*Data to examine*.

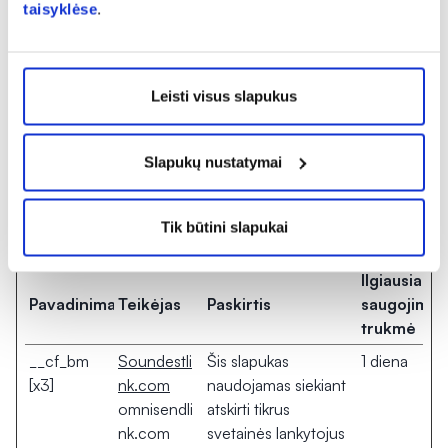
svetainei vykdyti
taisyklėse
.
sekimą svetainėje.
Leisti visus slapukus
Rinkodara (45)
Rinkodaros slapukai naudojami lankytojams stebėti
Slapukų nustatymai
daugelyje svetainių. Tuo siekiama rodyti atskiram
naudotojui pritaikytus ir jį dominančius skelbimus – tokie
skelbimai vertingesni leidėjams ir trečiųjų šalių
Tik būtini slapukai
reklamuotojams.
Ilgiausia
Pavadinimas
Teikėjas
Paskirtis
saugojimo
trukmė
__cf_bm
Soundestli
Šis slapukas
1 diena
[x3]
nk.com
naudojamas siekiant
omnisendli
atskirti tikrus
nk.com
svetainės lankytojus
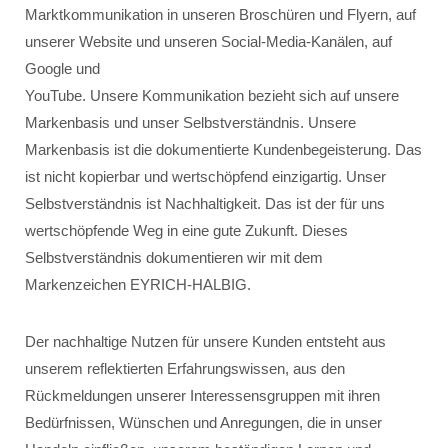
Marktkommunikation in unseren Broschüren und Flyern, auf
unserer Website und unseren Social-Media-Kanälen, auf
Google und
YouTube. Unsere Kommunikation bezieht sich auf unsere
Markenbasis und unser Selbstverständnis. Unsere
Markenbasis ist die dokumentierte Kundenbegeisterung. Das
ist nicht kopierbar und wertschöpfend einzigartig. Unser
Selbstverständnis ist Nachhaltigkeit. Das ist der für uns
wertschöpfende Weg in eine gute Zukunft. Dieses
Selbstverständnis dokumentieren wir mit dem
Markenzeichen EYRICH-HALBIG.
Der nachhaltige Nutzen für unsere Kunden entsteht aus
unserem reflektierten Erfahrungswissen, aus den
Rückmeldungen unserer Interessensgruppen mit ihren
Bedürfnissen, Wünschen und Anregungen, die in unser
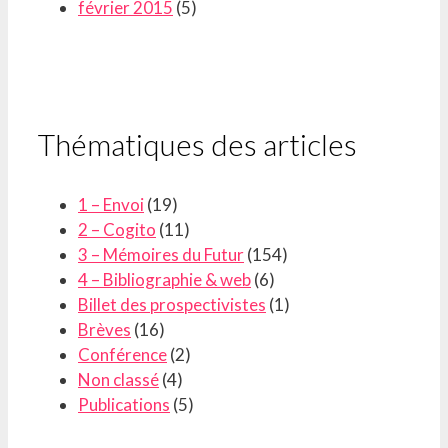
février 2015
(5)
Thématiques des articles
1 – Envoi
(19)
2 – Cogito
(11)
3 – Mémoires du Futur
(154)
4 – Bibliographie & web
(6)
Billet des prospectivistes
(1)
Brèves
(16)
Conférence
(2)
Non classé
(4)
Publications
(5)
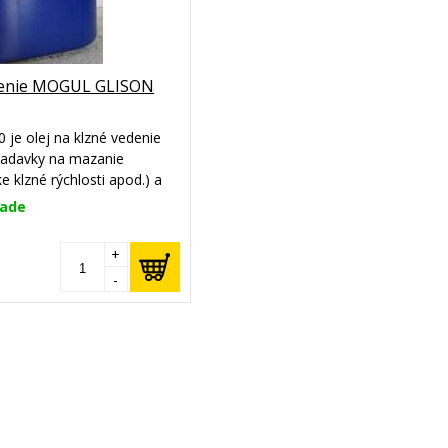
edenie MOGUL GLISON
e olej na klzné vedenie
žiadavky na mazanie
ke klzné rýchlosti apod.) a
plikácie.
lade
+
-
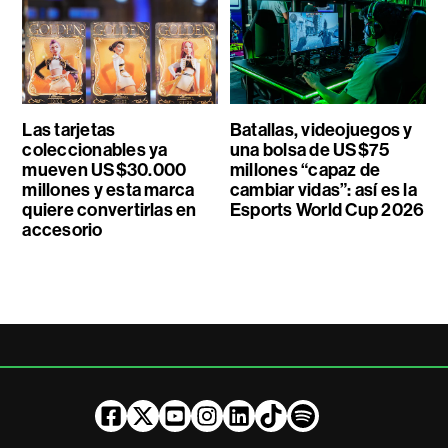
Las tarjetas
Batallas, videojuegos y
coleccionables ya
una bolsa de US$75
mueven US$30.000
millones “capaz de
millones y esta marca
cambiar vidas”: así es la
quiere convertirlas en
Esports World Cup 2026
accesorio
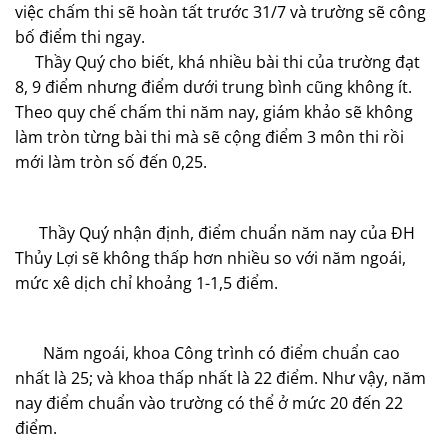
việc chấm thi sẽ hoàn tất trước 31/7 và trường sẽ công
bố điểm thi ngay.
Thầy Quý cho biết, khá nhiều bài thi của trường đạt
8, 9 điểm nhưng điểm dưới trung bình cũng không ít.
Theo quy chế chấm thi năm nay, giám khảo sẽ không
làm tròn từng bài thi mà sẽ cộng điểm 3 môn thi rồi
mới làm tròn số đến 0,25.
Thầy Quý nhận định, điểm chuẩn năm nay của ĐH
Thủy Lợi sẽ không thấp hơn nhiều so với năm ngoái,
mức xê dịch chỉ khoảng 1-1,5 điểm.
Năm ngoái, khoa Công trình có điểm chuẩn cao
nhất là 25; và khoa thấp nhất là 22 điểm. Như vậy, năm
nay điểm chuẩn vào trường có thể ở mức 20 đến 22
điểm.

*Your task*. Transcribe every entry above exactly as it stands, but skip the images.

*Answer for this exercise*.
svetainei vykdyti
taisyklėse
.
sekimą svetainėje.
Leisti visus slapukus
Rinkodara (45)
Rinkodaros slapukai naudojami lankytojams stebėti
Slapukų nustatymai
daugelyje svetainių. Tuo siekiama rodyti atskiram
naudotojui pritaikytus ir jį dominančius skelbimus – tokie
skelbimai vertingesni leidėjams ir trečiųjų šalių
Tik būtini slapukai
reklamuotojams.
Ilgiausia
Pavadinimas
Teikėjas
Paskirtis
saugojimo
trukmė
__cf_bm
Soundestli
Šis slapukas
1 diena
[x3]
nk.com
naudojamas siekiant
omnisendli
atskirti tikrus
nk.com
svetainės lankytojus
Marktkommunikation in unseren Broschüren und Flyern, auf
unserer Website und unseren Social-Media-Kanälen, auf
Google und
YouTube. Unsere Kommunikation bezieht sich auf unsere
Markenbasis und unser Selbstverständnis. Unsere
Markenbasis ist die dokumentierte Kundenbegeisterung. Das
ist nicht kopierbar und wertschöpfend einzigartig. Unser
Selbstverständnis ist Nachhaltigkeit. Das ist der für uns
wertschöpfende Weg in eine gute Zukunft. Dieses
Selbstverständnis dokumentieren wir mit dem
Markenzeichen EYRICH-HALBIG.
Der nachhaltige Nutzen für unsere Kunden entsteht aus
unserem reflektierten Erfahrungswissen, aus den
Rückmeldungen unserer Interessensgruppen mit ihren
Bedürfnissen, Wünschen und Anregungen, die in unser
février 2015
(5)
Thématiques des articles
1 – Envoi
(19)
2 – Cogito
(11)
3 – Mémoires du Futur
(154)
4 – Bibliographie & web
(6)
Billet des prospectivistes
(1)
Brèves
(16)
Conférence
(2)
Non classé
(4)
Publications
(5)
edenie MOGUL GLISON
e olej na klzné vedenie
žiadavky na mazanie
ke klzné rýchlosti apod.) a
plikácie.
lade
+
-
Las tarjetas
Batallas, videojuegos y
coleccionables ya
una bolsa de US$75
mueven US$30.000
millones “capaz de
millones y esta marca
cambiar vidas”: así es la
quiere convertirlas en
Esports World Cup 2026
accesorio
việc chấm thi sẽ hoàn tất trước 31/7 và trường sẽ công
bố điểm thi ngay.
Thầy Quý cho biết, khá nhiều bài thi của trường đạt
8, 9 điểm nhưng điểm dưới trung bình cũng không ít.
Theo quy chế chấm thi năm nay, giám khảo sẽ không
làm tròn từng bài thi mà sẽ cộng điểm 3 môn thi rồi
mới làm tròn số đến 0,25.
Thầy Quý nhận định, điểm chuẩn năm nay của ĐH
Thủy Lợi sẽ không thấp hơn nhiều so với năm ngoái,
mức xê dịch chỉ khoảng 1-1,5 điểm.
Năm ngoái, khoa Công trình có điểm chuẩn cao
nhất là 25; và khoa thấp nhất là 22 điểm. Như vậy, năm
nay điểm chuẩn vào trường có thể ở mức 20 đến 22
điểm.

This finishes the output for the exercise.